Community-based interventions lead to better health outcomes in both mothers and children.
The incidence of HIV infection in South Africa tops that of any nation in the world, with some 6 million of the country’s nearly 50 million residents infected. Sadly, young women — and particularly young pregnant women — suffer some of the highest rates of HIV infection. More than one-fourth of pregnant South African women are infected with the virus; in some communities, the infection rates are even higher.
But a new study conducted by UCLA’s Mary Jane Rotheram-Borus, the director of the UCLA Global Center for Children and Families at the Semel Institute for Neuroscience and Human Behavior, and her colleagues from Stellenbosch University in South Africa found that community-based interventions could improve the health of children in those contexts. A paper about the randomized controlled trial appears in the current edition of the journal PLoS One.
The study found that regular home visits of pregnant mothers, and later of those mothers and their infants, by specially trained lay community mothers from the “Mentor Mothers” program led to significantly better health outcomes 18 months later in both the mothers and their children.
The Mentor Mother home visiting program, developed by South Africa’s Philani Maternal, Child Health and Nutrition Project, has been in existence for the past 15 years. Mentor mothers are trained to provide health information and health intervention (such as a home visit), support mothers to improve healthy births, and to help mothers develop coping mechanisms that enable them to raise healthier children. The program currently operates at eight clinic sites in Cape Town and out of Zithulele Hospital, located in a deeply rural part of the country’s Eastern Cape region.
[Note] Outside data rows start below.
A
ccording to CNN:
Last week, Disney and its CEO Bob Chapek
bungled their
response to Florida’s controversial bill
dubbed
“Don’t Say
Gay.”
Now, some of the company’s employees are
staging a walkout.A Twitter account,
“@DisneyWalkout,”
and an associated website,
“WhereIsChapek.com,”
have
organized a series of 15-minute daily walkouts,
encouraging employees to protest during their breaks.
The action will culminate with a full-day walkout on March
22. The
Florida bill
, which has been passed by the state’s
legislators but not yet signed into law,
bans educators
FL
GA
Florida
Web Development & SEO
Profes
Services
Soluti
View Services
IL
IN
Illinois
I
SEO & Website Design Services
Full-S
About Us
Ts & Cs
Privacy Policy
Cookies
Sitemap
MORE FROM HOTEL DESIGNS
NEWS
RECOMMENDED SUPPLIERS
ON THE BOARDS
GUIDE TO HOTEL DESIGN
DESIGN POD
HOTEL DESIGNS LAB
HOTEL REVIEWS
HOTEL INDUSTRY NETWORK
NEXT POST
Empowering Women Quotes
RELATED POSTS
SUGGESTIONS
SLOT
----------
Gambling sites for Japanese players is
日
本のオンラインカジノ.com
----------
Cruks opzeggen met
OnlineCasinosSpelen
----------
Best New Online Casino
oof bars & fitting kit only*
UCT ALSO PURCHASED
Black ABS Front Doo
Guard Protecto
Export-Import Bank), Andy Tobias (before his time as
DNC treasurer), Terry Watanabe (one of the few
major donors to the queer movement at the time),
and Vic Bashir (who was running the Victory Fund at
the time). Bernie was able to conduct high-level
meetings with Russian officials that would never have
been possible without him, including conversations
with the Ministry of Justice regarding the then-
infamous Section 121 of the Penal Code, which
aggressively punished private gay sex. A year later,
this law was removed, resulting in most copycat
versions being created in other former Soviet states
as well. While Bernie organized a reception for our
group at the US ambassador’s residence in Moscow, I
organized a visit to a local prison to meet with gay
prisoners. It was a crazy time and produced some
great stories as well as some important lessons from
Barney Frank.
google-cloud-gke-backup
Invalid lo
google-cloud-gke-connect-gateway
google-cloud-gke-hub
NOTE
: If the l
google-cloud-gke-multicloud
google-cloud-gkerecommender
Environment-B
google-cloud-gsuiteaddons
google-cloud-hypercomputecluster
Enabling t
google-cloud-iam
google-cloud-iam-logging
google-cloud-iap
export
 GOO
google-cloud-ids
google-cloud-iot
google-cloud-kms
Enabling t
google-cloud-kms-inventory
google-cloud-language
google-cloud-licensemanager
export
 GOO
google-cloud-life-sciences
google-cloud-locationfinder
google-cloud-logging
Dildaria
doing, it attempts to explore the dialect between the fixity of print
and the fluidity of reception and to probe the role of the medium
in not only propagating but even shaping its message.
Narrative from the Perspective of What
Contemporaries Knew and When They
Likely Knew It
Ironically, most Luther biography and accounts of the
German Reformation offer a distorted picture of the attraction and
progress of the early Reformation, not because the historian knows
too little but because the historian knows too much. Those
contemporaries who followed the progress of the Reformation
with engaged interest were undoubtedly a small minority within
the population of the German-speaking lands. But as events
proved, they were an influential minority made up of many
Among other outcomes, the study found that Mentor Mother home visits led to a 50 percent improvement by mothers in completing tasks designed to prevent mother-to-child transmission of the HIV virus, compared to mothers in the control group of the study who did not receive home visits, just clinic-based pre- and postnatal care. The virus-transmission prevention tasks included pregnant mothers knowing their own HIV status and asking their sexual partners to be tested; mothers taking anti-retroviral drugs for the six weeks prior to childbirth and during labor; babies receiving anti-retroviral drugs for at least six weeks, until they can be tested for the virus; and mothers using one feeding method (breastfeeding or formula) for the first 6 months of their infants’ life, and, when possible, exclusively breastfeeding.
In addition, the study found that mothers who received regular home visits breastfed longer and, among HIV-infected mothers, were more likely to breastfeed exclusively for six months.
“There also tended to be fewer low birth weight babies, a condition which results in life-long problems,” said Rotheram-Borus, the Bat-Yaacov Professor of Child Psychiatry and Biobehavioral Sciences and the director of the Center for HIV Identification Prevention and Treatment Services at UCLA.